ASSIGNMENT: Among the entries below, one line contains "маркировке товаров" and another contains "границу России из-за". Transcribe those two lines and every line between them, exactly.

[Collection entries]
=== Section Start ===
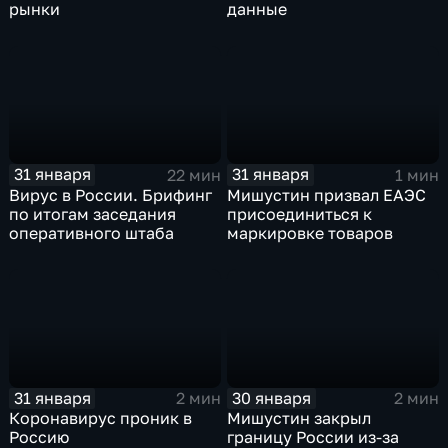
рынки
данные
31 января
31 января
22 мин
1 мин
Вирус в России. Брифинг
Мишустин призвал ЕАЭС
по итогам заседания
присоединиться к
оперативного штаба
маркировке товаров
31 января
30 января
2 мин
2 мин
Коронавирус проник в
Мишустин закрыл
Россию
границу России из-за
=== Section End ===
=== Section Start ===
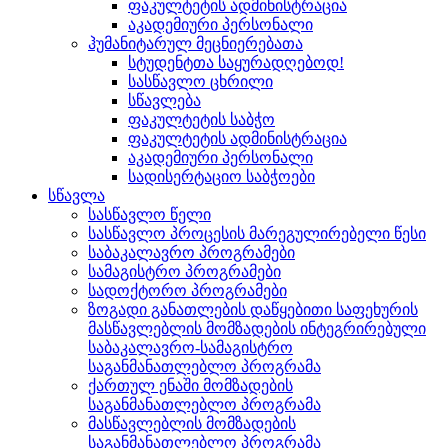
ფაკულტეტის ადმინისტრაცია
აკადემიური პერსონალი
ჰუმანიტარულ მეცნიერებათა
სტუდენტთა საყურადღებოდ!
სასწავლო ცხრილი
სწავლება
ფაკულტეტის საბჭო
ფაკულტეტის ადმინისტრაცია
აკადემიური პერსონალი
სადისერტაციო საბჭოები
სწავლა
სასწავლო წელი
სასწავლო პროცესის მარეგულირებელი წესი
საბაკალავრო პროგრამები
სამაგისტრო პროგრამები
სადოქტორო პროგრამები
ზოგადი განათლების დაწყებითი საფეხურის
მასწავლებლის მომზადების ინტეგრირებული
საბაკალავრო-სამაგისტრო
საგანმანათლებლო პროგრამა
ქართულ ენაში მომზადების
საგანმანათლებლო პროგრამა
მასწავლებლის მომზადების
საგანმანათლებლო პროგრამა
=== Section End ===
TASK OUTPUT:
маркировке товаров
31 января
30 января
2 мин
2 мин
Коронавирус проник в
Мишустин закрыл
Россию
границу России из-за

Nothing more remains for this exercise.